Apache Unomi relies on Apache Karaf Cellar, which in turn uses Hazelcast to discover and configure its cluster. You just need to install multiple Apache Unomis on the same network, and then (optionally) change the Hazelcast configuration in the following file: <cxs-install-dir>etc/hazelcast.xml
All nodes on the same network, sharing the same cluster name will be part of the same cluster. You can find more information about how to configure Hazelcast here: http://docs.hazelcast.org/docs/3.4/manual/html/networkconfiguration.html

For the actual ElasticSearch configuration however, this must be done using the following file:
<elasticsearch-install-dir>/config/elasticsearch.yml
The documentation for the various discovery options and how they may be configured is available here: https://www.elastic.co/guide/en/elasticsearch/reference/current/modules-discovery.html Depending on the cluster size, you will want to adjust the following parameters to make sure your setup is optimal in terms of performance and safety. Here is an example of a typical ElasticSearch cluster configuration:

script.engine.groovy.inline.update: on
# Protect against accidental close/delete operations
# on all indices. You can still close/delete individual
# indices
#action.disable_close_all_indices: true
#action.disable_delete_all_indices: true
#action.disable_shutdown: true
discovery.zen.ping.unicast.hosts: ["es1-unomi.apache.org","es2-unomi.apache.org","es3-unomi.apache.org", "es4-unomi.apache.org"]
network.host: es1-unomi.apache.org
transport.tcp.compress: true
cluster.name: contextElasticSearchExample
http.cors.enabled: true
http.cors.allow-origin: "*" (edited)

6.1.2 Multicast

Multicast makes it easier to setup cluster node in an "automatic" discovery, which can be very useful for setting up environments quickly such as test environments. However it is not recommended for production or even environments where multiple installs might co-exist in the same network, unless the installers have some solid experience with multicast network setups. Also it is only available on Apache Unomi, as ElasticSearch no longer supports multicast setups.

6.1.2.1 Apache Unomi

For multicast configuration in Apache Unomi, you will need to modify the <cxs-install-dir>/etc/hazelcast.xml file, more specifically the following section:

<join>
    <multicast enabled="true">
        <multicast-group>224.2.2.3</multicast-group>
        <multicast-port>54327</multicast-port>
    </multicast>

6.1.2.2 ElasticSearch

Multicast is not supported by ElasticSearch anymore, you must use Unicast or one of the other cloud discovery modules (Amazon EC2, Microsoft Azure, Google Cloud Compute Engine)

6.1.3 Unicast

6.1.3.1 Apache Unomi

The configuration for Unicast must be done in the <cxs-install-dir>/etc/hazelcast.xml file on all nodes:

<join>
    <multicast enabled="false">
        <multicast-group>224.2.2.3</multicast-group>
        <multicast-port>54327</multicast-port>
    </multicast>
    <tcp-ip enabled="true">
        <interface>127.0.0.1</interface>
    </tcp-ip>

6.1.3.2 ElasticSearch

In production, you must use unicast zen discovery. This works by providing ElasticSearch a list of nodes that it should try to contact. Once the node contacts a member of the unicast list, it will receive a full cluster state that lists all nodes in the cluster. It will then proceed to contact the master and join. The unicast protocol is activated by providing a list of hosts (IP + port number) to contact. The following changes have to be applied to the <elasticsearch-install-dir>/config/elasticsearch.yml file:

discovery.zen.ping.unicast.hosts=["es1-unomi.apache.org:9300", "es2-unomi.apache.org:9300"]

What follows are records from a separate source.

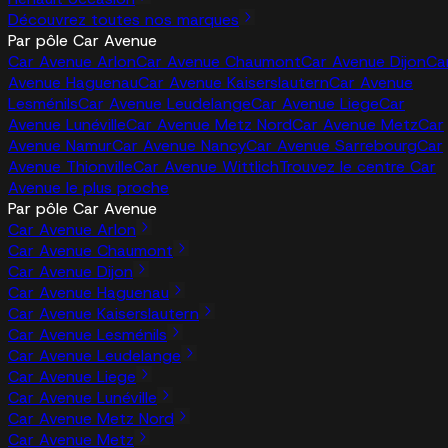
Découvrez toutes nos marques
Par pôle Car Avenue
Car Avenue Arlon
Car Avenue Chaumont
Car Avenue Dijon
Ca
Avenue Haguenau
Car Avenue Kaiserslautern
Car Avenue
Lesménils
Car Avenue Leudelange
Car Avenue Liege
Car
Avenue Lunéville
Car Avenue Metz Nord
Car Avenue Metz
Car
Avenue Namur
Car Avenue Nancy
Car Avenue Sarrebourg
Car
Avenue Thionville
Car Avenue Wittlich
Trouvez le centre Car
Avenue le plus proche
Par pôle Car Avenue
Car Avenue Arlon
Car Avenue Chaumont
Car Avenue Dijon
Car Avenue Haguenau
Car Avenue Kaiserslautern
Car Avenue Lesménils
Car Avenue Leudelange
Car Avenue Liege
Car Avenue Lunéville
Car Avenue Metz Nord
Car Avenue Metz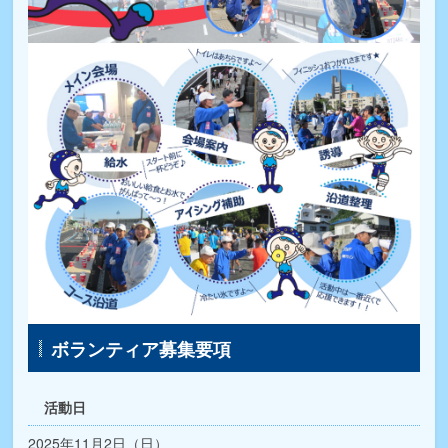
ボランティア募集要項
活動日
2025年11月2日（日）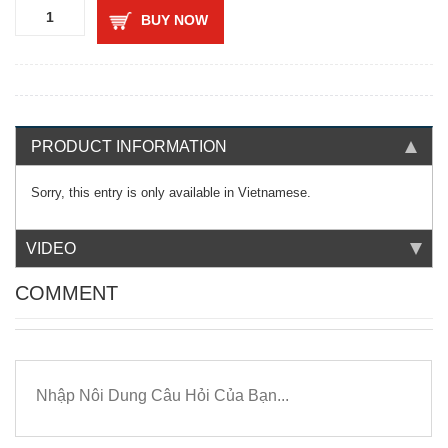
BUY NOW
PRODUCT INFORMATION
Sorry, this entry is only available in
Vietnamese
.
VIDEO
COMMENT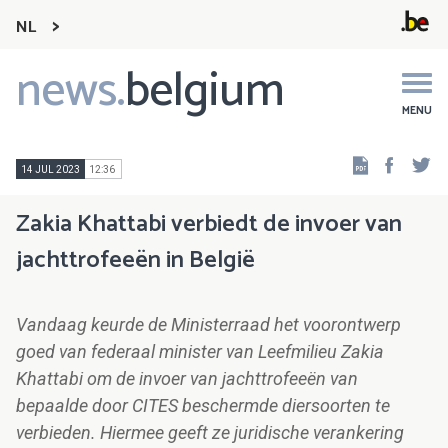
NL
news.
belgium
Main
navigation
MENU
Faceb
Tw
14 JUL 2023
12:36
Zakia Khattabi verbiedt de invoer van
jachttrofeeën in België
Vandaag keurde de Ministerraad het voorontwerp
goed van federaal minister van Leefmilieu Zakia
Khattabi om de invoer van jachttrofeeën van
bepaalde door CITES beschermde diersoorten te
verbieden. Hiermee geeft ze juridische verankering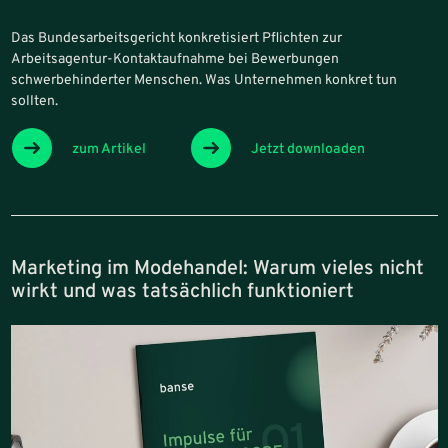
Das Bundesarbeitsgericht konkretisiert Pflichten zur
Arbeitsagentur-Kontaktaufnahme bei Bewerbungen
schwerbehinderter Menschen. Was Unternehmen konkret tun
sollten.
zum Artikel
Jetzt downloaden
Marketing im Modehandel: Warum vieles nicht
wirkt und was tatsächlich funktioniert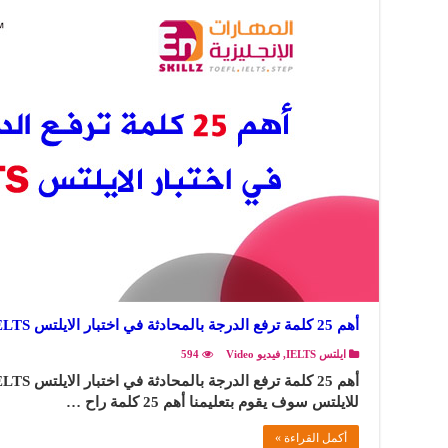
أهم 25 كلمة ترفع الدرجة بالمحادثة في اختبار الايلتس IELTS
ايلتس IELTS
,
فيديو Video
594
للايلتس سوف يقوم بتعليمنا أهم 25 كلمة راح …
أكمل القراءة »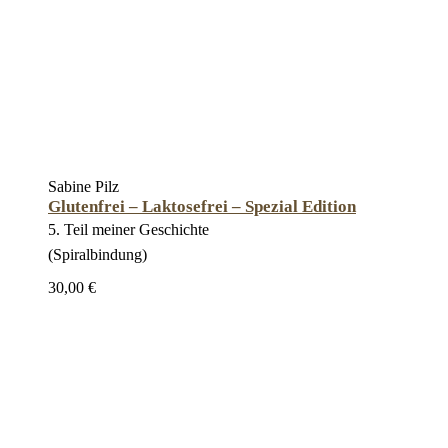
Sabine Pilz
Glutenfrei – Laktosefrei – Spezial Edition
5. Teil meiner Geschichte
(Spiralbindung)
30,00 €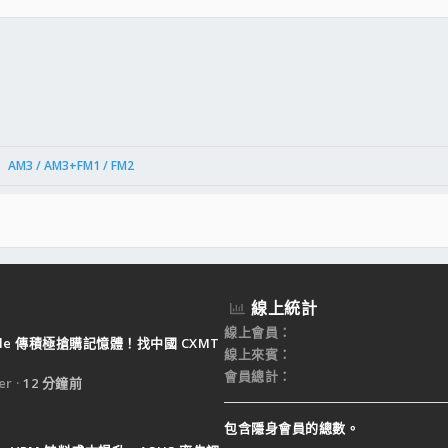
件
結
AM3 / AM3+FM1 / FM2
線上統計
線上會員
ple 傳積極搶購記憶體！找中國 CXMT
線上來賓
會員總計
er
12 分鐘前
包含隱身會員的總數。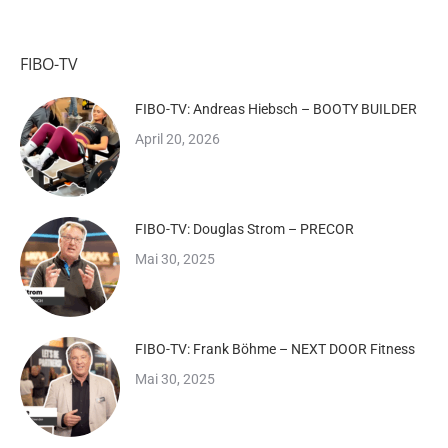
FIBO-TV
FIBO-TV: Andreas Hiebsch – BOOTY BUILDER
April 20, 2026
FIBO-TV: Douglas Strom – PRECOR
Mai 30, 2025
FIBO-TV: Frank Böhme – NEXT DOOR Fitness
Mai 30, 2025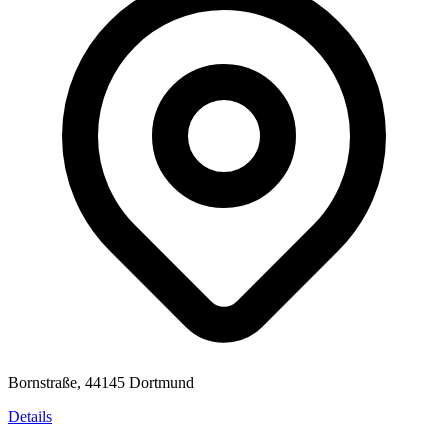
Bornstraße, 44145 Dortmund
Details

6.2 Unomi key and event security

As documented in section 3.2.5 of the Installation guide, in a cluster the event security IP address list must be updated to include all the IPs of all the DX servers that will be talking to it. For example you must modify the org.apache.unomi.thirdparty.cfg file to look something like this:

thirdparty.provider1.key=<generated-unomi-key>
thirdparty.provider1.ipAddresses=127.0.0.1,::1,127.0.0.2,127.0.0.3

6.3 Recommended configurations

In this section we provide examples of some Apache Unomi ElasticSearch settings for different cluster sizes. All of these must be configured in the following file:

org.apache.unomi.persistence.elasticsearch.cfg

This concerns mostly replication, which makes the setup more resistant to failures. For more information about ElasticSearch replication, please consult the following resource: https://www.elastic.co/guide/en/elasticsearch/guide/current/replica-shards.html

The recommended number of nodes for an ElasticSearch cluster is 3-nodes, which strikes the perfect balance between reliability, scalability and performance. It is possible to run smaller clusters (even with a single node), but those will require downtime should anything happen to a node. Also since replicas are only recommended above 2 nodes, no redundence will exist in the system and only backups (using ElasticSearch snapshots) will protect again any failure.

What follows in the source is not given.